# WHAT THIS TASK INVOLVES:
The answer must match the listing exactly, with every line written out again.

# PROVIDED DATA:
===

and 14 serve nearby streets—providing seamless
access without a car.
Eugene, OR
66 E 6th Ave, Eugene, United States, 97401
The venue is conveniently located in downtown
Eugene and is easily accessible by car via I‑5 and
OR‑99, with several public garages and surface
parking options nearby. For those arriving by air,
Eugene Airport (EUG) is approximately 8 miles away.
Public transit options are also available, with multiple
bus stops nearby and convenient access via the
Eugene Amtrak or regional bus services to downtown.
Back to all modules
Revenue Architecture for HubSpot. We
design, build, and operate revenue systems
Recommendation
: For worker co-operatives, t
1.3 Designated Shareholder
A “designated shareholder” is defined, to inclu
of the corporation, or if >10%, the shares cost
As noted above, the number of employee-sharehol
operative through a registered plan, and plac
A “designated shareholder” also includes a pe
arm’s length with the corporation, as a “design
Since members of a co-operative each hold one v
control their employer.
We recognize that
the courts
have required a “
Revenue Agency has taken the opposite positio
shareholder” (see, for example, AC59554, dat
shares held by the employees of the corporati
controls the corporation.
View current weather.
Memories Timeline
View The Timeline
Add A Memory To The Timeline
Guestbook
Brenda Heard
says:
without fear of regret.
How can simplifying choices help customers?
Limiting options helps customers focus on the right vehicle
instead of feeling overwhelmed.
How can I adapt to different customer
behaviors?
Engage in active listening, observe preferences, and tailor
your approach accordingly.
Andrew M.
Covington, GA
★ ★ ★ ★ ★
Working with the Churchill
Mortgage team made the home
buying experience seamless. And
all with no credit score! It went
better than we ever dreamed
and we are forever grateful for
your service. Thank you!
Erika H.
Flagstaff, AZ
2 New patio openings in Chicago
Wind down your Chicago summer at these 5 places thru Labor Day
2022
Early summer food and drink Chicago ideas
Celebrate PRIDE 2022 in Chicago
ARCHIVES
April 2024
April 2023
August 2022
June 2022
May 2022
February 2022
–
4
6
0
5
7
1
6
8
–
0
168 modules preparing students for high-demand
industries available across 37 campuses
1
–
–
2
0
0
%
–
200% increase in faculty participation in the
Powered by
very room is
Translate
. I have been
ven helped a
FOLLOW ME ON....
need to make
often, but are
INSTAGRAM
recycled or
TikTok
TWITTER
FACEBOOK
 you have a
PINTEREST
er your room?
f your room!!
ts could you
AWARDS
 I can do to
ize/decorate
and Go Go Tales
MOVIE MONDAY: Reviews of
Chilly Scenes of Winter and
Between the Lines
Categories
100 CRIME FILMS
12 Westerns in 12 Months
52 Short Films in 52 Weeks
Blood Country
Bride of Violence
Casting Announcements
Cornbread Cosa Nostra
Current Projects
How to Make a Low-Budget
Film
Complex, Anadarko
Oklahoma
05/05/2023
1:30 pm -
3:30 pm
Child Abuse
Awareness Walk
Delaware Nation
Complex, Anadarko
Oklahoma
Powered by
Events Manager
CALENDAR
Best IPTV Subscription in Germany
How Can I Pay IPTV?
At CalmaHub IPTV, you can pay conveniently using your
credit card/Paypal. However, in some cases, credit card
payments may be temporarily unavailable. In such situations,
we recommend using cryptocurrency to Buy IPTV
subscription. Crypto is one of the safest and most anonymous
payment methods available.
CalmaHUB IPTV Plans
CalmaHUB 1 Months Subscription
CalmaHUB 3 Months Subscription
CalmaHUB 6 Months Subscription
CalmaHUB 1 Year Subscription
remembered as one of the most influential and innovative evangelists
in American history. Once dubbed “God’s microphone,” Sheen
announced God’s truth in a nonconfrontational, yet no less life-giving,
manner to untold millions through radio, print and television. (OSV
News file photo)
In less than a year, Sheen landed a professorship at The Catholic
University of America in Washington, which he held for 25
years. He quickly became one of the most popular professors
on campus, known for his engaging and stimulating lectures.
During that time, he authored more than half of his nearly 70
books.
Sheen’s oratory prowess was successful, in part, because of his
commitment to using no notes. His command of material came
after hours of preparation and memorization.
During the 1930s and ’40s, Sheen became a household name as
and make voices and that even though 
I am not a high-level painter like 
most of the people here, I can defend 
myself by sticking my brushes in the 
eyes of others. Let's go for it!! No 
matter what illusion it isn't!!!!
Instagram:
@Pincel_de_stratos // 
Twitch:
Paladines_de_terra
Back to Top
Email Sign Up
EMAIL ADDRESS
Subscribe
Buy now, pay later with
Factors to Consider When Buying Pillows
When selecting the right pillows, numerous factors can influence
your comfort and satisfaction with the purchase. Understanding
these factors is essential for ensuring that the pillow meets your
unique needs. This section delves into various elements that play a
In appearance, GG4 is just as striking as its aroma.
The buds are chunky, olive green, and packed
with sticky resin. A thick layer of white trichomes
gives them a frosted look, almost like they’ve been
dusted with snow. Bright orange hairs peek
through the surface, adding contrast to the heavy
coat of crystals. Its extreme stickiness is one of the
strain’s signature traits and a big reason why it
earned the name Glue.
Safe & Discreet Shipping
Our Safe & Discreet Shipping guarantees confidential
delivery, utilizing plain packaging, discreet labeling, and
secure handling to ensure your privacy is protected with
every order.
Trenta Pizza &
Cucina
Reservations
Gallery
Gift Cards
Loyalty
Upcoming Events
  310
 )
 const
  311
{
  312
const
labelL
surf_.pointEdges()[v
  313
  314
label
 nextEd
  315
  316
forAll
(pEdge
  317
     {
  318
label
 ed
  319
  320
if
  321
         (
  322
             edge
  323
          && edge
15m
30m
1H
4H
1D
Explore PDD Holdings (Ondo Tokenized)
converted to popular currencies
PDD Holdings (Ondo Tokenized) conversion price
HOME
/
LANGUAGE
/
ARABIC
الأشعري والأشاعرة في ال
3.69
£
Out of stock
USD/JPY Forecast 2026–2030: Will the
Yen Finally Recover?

===

# EXERCISE SOLUTION:
and 14 serve nearby streets—providing seamless
access without a car.
Eugene, OR
66 E 6th Ave, Eugene, United States, 97401
The venue is conveniently located in downtown
Eugene and is easily accessible by car via I‑5 and
OR‑99, with several public garages and surface
parking options nearby. For those arriving by air,
Eugene Airport (EUG) is approximately 8 miles away.
Public transit options are also available, with multiple
bus stops nearby and convenient access via the
Eugene Amtrak or regional bus services to downtown.
Back to all modules
Revenue Architecture for HubSpot. We
design, build, and operate revenue systems
Recommendation
: For worker co-operatives, t
1.3 Designated Shareholder
A “designated shareholder” is defined, to inclu
of the corporation, or if >10%, the shares cost
As noted above, the number of employee-sharehol
operative through a registered plan, and plac
A “designated shareholder” also includes a pe
arm’s length with the corporation, as a “design
Since members of a co-operative each hold one v
control their employer.
We recognize that
the courts
have required a “
Revenue Agency has taken the opposite positio
shareholder” (see, for example, AC59554, dat
shares held by the employees of the corporati
controls the corporation.
View current weather.
Memories Timeline
View The Timeline
Add A Memory To The Timeline
Guestbook
Brenda Heard
says:
without fear of regret.
How can simplifying choices help customers?
Limiting options helps customers focus on the right vehicle
instead of feeling overwhelmed.
How can I adapt to different customer
behaviors?
Engage in active listening, observe preferences, and tailor
your approach accordingly.
Andrew M.
Covington, GA
★ ★ ★ ★ ★
Working with the Churchill
Mortgage team made the home
buying experience seamless. And
all with no credit score! It went
better than we ever dreamed
and we are forever grateful for
your service. Thank you!
Erika H.
Flagstaff, AZ
2 New patio openings in Chicago
Wind down your Chicago summer at these 5 places thru Labor Day
2022
Early summer food and drink Chicago ideas
Celebrate PRIDE 2022 in Chicago
ARCHIVES
April 2024
April 2023
August 2022
June 2022
May 2022
February 2022
–
4
6
0
5
7
1
6
8
–
0
168 modules preparing students for high-demand
industries available across 37 campuses
1
–
–
2
0
0
%
–
200% increase in faculty participation in the
Powered by
very room is
Translate
. I have been
ven helped a
FOLLOW ME ON....
need to make
often, but are
INSTAGRAM
recycled or
TikTok
TWITTER
FACEBOOK
 you have a
PINTEREST
er your room?
f your room!!
ts could you
AWARDS
 I can do to
ize/decorate
and Go Go Tales
MOVIE MONDAY: Reviews of
Chilly Scenes of Winter and
Between the Lines
Categories
100 CRIME FILMS
12 Westerns in 12 Months
52 Short Films in 52 Weeks
Blood Country
Bride of Violence
Casting Announcements
Cornbread Cosa Nostra
Current Projects
How to Make a Low-Budget
Film
Complex, Anadarko
Oklahoma
05/05/2023
1:30 pm -
3:30 pm
Child Abuse
Awareness Walk
Delaware Nation
Complex, Anadarko
Oklahoma
Powered by
Events Manager
CALENDAR
Best IPTV Subscription in Germany
How Can I Pay IPTV?
At CalmaHub IPTV, you can pay conveniently using your
credit card/Paypal. However, in some cases, credit card
payments may be temporarily unavailable. In such situations,
we recommend using cryptocurrency to Buy IPTV
subscription. Crypto is one of the safest and most anonymous
payment methods available.
CalmaHUB IPTV Plans
CalmaHUB 1 Months Subscription
CalmaHUB 3 Months Subscription
CalmaHUB 6 Months Subscription
CalmaHUB 1 Year Subscription
remembered as one of the most influential and innovative evangelists
in American history. Once dubbed “God’s microphone,” Sheen
announced God’s truth in a nonconfrontational, yet no less life-giving,
manner to untold millions through radio, print and television. (OSV
News file photo)
In less than a year, Sheen landed a professorship at The Catholic
University of America in Washington, which he held for 25
years. He quickly became one of the most popular professors
on campus, known for his engaging and stimulating lectures.
During that time, he authored more than half of his nearly 70
books.
Sheen’s oratory prowess was successful, in part, because of his
commitment to using no notes. His command of material came
after hours of preparation and memorization.
During the 1930s and ’40s, Sheen became a household name as
and make voices and that even though 
I am not a high-level painter like 
most of the people here, I can defend 
myself by sticking my brushes in the 
eyes of others. Let's go for it!! No 
matter what illusion it isn't!!!!
Instagram:
@Pincel_de_stratos // 
Twitch:
Paladines_de_terra
Back to Top
Email Sign Up
EMAIL ADDRESS
Subscribe
Buy now, pay later with
Factors to Consider When Buying Pillows
When selecting the right pillows, numerous factors can influence
your comfort and satisfaction with the purchase. Understanding
these factors is essential for ensuring that the pillow meets your
unique needs. This section delves into various elements that play a
In appearance, GG4 is just as striking as its aroma.
The buds are chunky, olive green, and packed
with sticky resin. A thick layer of white trichomes
gives them a frosted look, almost like they’ve been
dusted with snow. Bright orange hairs peek
through the surface, adding contrast to the heavy
coat of crystals. Its extreme stickiness is one of the
strain’s signature traits and a big reason why it
earned the name Glue.
Safe & Discreet Shipping
Our Safe & Discreet Shipping guarantees confidential
delivery, utilizing plain packaging, discreet labeling, and
secure handling to ensure your privacy is protected with
every order.
Trenta Pizza &
Cucina
Reservations
Gallery
Gift Cards
Loyalty
Upcoming Events
  310
 )
 const
  311
{
  312
const
labelL
surf_.pointEdges()[v
  313
  314
label
 nextEd
  315
  316
forAll
(pEdge
  317
     {
  318
label
 ed
  319
  320
if
  321
         (
  322
             edge
  323
          && edge
15m
30m
1H
4H
1D
Explore PDD Holdings (Ondo Tokenized)
converted to popular currencies
PDD Holdings (Ondo Tokenized) conversion price
HOME
/
LANGUAGE
/
ARABIC
الأشعري والأشاعرة في ال
3.69
£
Out of stock
USD/JPY Forecast 2026–2030: Will the
Yen Finally Recover?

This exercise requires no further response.